Now we understand how and why ESCos can be cheaper than Con Ed. But it isn’t always the case. Sometimes, Con Ed offers great rates – this can be for a month or even a few months at a time. But if the last ten years are any indication, their rates fluctuate. There’s no real way to know when a spike will arise. It’s true: some months, Con Ed may have the best rate on the market. So why would you ever enroll with an ESCo, if Con Ed can offer great rates, too?
Well, ESCOs know this information about Con Ed’s rates. The rates are public. And because ESCos are competing not only with Con Ed but also with one another, they know they need to do more than just offer great rates. Companies like Phoenix and others offer a number of value added services that can put them ahead of the curve, such as energy efficiency consulting. A great ESCo will work not only to just reduce your rate, but to reduce your usage as well, taking a comprehensive approach to reducing your monthly costs. With services like energy efficiency consulting, ESCos are trying to show you the big-picture approach they take to winning your business.
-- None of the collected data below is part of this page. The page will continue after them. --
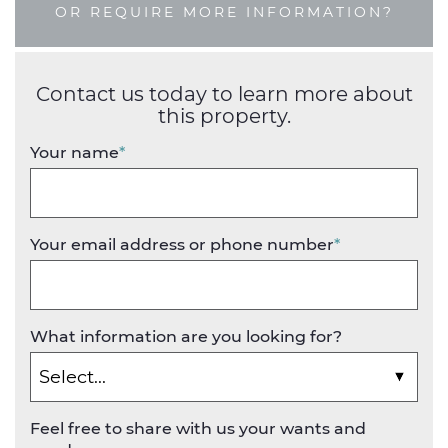
OR REQUIRE MORE INFORMATION?
Contact us today to learn more about
this property.
Your name
*
Your email address or phone number
*
What information are you looking for?
Feel free to share with us your wants and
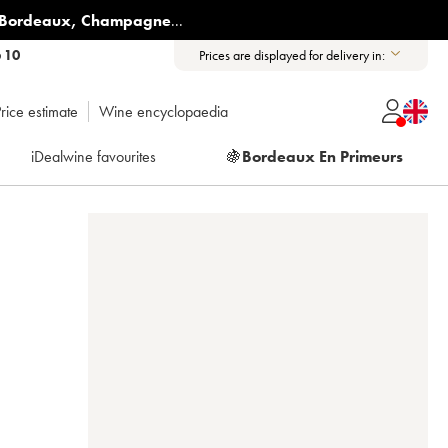
Bordeaux
,
Champagne
...
6 10
Prices are displayed for delivery in:
rice estimate
Wine encyclopaedia
iDealwine favourites
🍇
Bordeaux En Primeurs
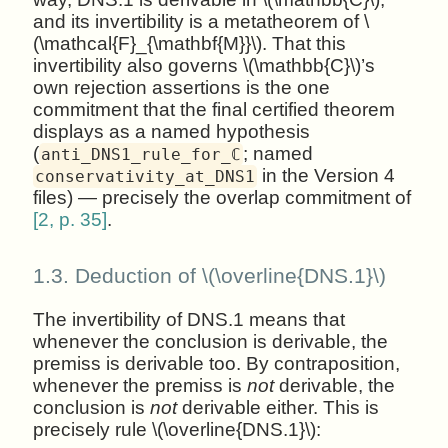
and its invertibility is a metatheorem of \
(\mathcal{F}_{\mathbf{M}}\). That this
invertibility also governs \(\mathbb{C}\)’s
own rejection assertions is the one
commitment that the final certified theorem
displays as a named hypothesis
(
; named
anti_DNS1_rule_for_ℂ
in the Version 4
conservativity_at_DNS1
files) — precisely the overlap commitment of
[2, p. 35]
.
1.3.
Deduction of \(\overline{DNS.1}\)
The invertibility of DNS.1 means that
whenever the conclusion is derivable, the
premiss is derivable too. By contraposition,
whenever the premiss is
not
derivable, the
conclusion is
not
derivable either. This is
precisely rule \(\overline{DNS.1}\):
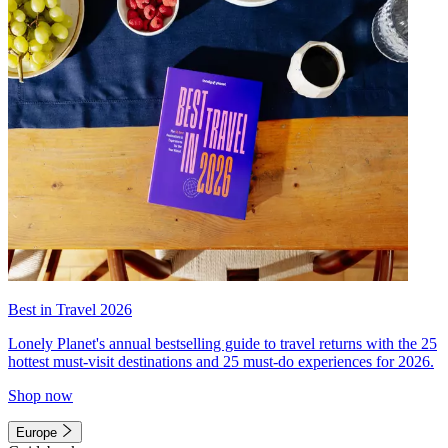
Best in Travel 2026
Lonely Planet's annual bestselling guide to travel returns with the 25
hottest must-visit destinations and 25 must-do experiences for 2026.
Shop now
Europe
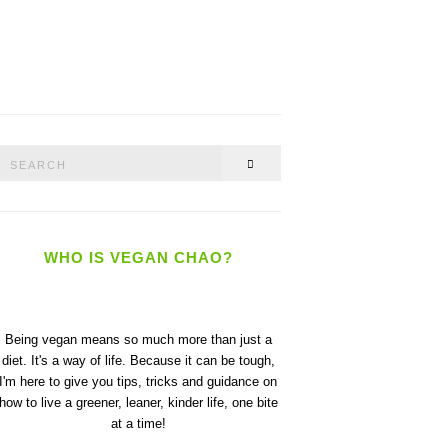
Search
SEARCH
or:
WHO IS VEGAN CHAO?
Being vegan means so much more than just a
diet. It's a way of life. Because it can be tough,
I'm here to give you tips, tricks and guidance on
how to live a greener, leaner, kinder life, one bite
at a time!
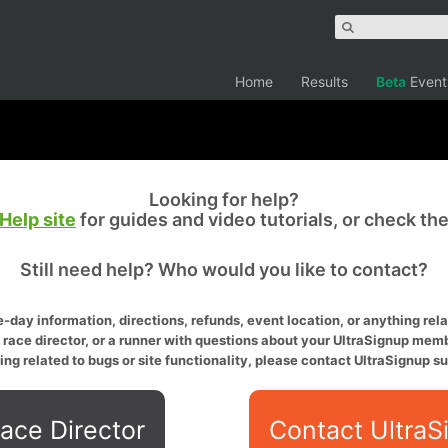
Home
Results
Beta
Event
Looking for help?
Help site
for guides and video tutorials, or check th
Still need help? Who would you like to contact?
-day information, directions, refunds, event location, or anything relat
a race director, or a runner with questions about your UltraSignup memb
ing related to bugs or site functionality, please contact UltraSignup su
ace Director
Contact UltraS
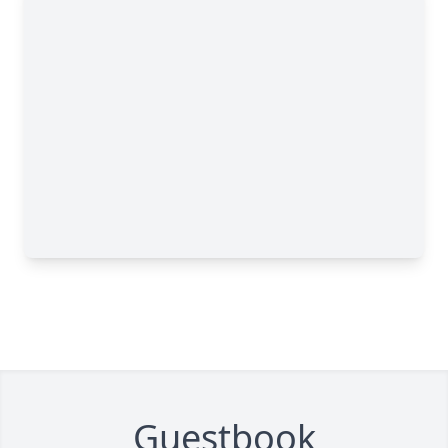
Guestbook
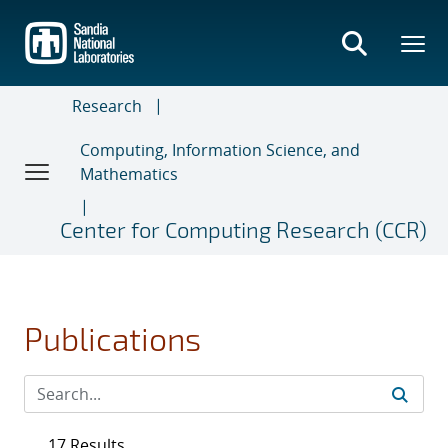
Skip
to
main
content
Research
Computing, Information Science, and
Mathematics
Center for Computing Research (CCR)
Publications
17 Results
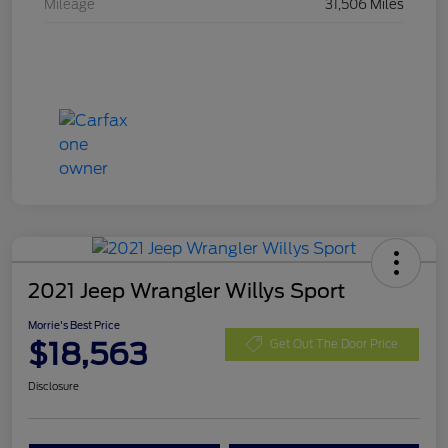
Mileage
31,506 Miles
2021 Jeep Wrangler Willys Sport
Morrie's Best Price
$18,563
Get Out The Door Price
Disclosure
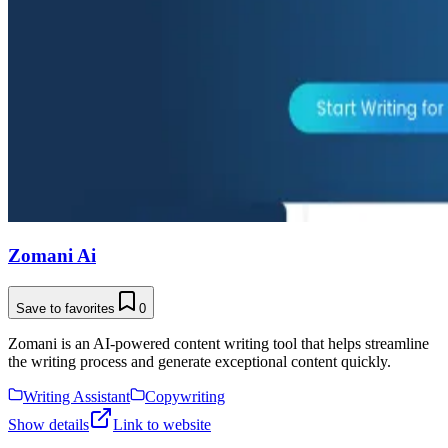
Zomani Ai
Save to favorites
0
Zomani is an AI-powered content writing tool that helps streamline
the writing process and generate exceptional content quickly.
Writing Assistant
Copywriting
Show details
Link to website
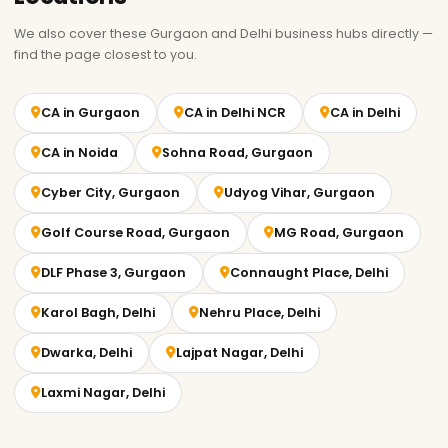
We also cover these Gurgaon and Delhi business hubs directly —
find the page closest to you.
CA in Gurgaon
CA in Delhi NCR
CA in Delhi
CA in Noida
Sohna Road, Gurgaon
Cyber City, Gurgaon
Udyog Vihar, Gurgaon
Golf Course Road, Gurgaon
MG Road, Gurgaon
DLF Phase 3, Gurgaon
Connaught Place, Delhi
Karol Bagh, Delhi
Nehru Place, Delhi
Dwarka, Delhi
Lajpat Nagar, Delhi
Laxmi Nagar, Delhi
If ESCos were, as a general rule, more expensive than Con Ed and didn’t add value to their customers, they wouldn’t exist – it’s that simple. Since there are so many of them out there that are doing great business, it’s a sign that they are doing something right- namely, giving their customers great plans to save on their energy bills. It’s true – not all companies are cheaper than Con Ed. Some will try to take high margins on their business, charging customers high rates in hopes that the customer won’t notice. If you’re curious about how competitive your rates are compared to other options on the market, you can explore Con Ed’s website or give Phoenix a call to chat. As New Yorkers, we know that we need to work together to help one another out. That goes for everything from giving up your seat on a crowded 6 train to someone in need of a rest to making sure no one’s getting fooled on their utility bill.
To recap: in short, yes, ESCos can be cheaper than Con Ed. Not all are, and even the best ones might be slightly more expensive than Con Ed in a given month. But they offer a lot more flexibility and customer service than Con Ed. If you find the right ESCo, working with them can be a pleasure and can take a lot off your plate.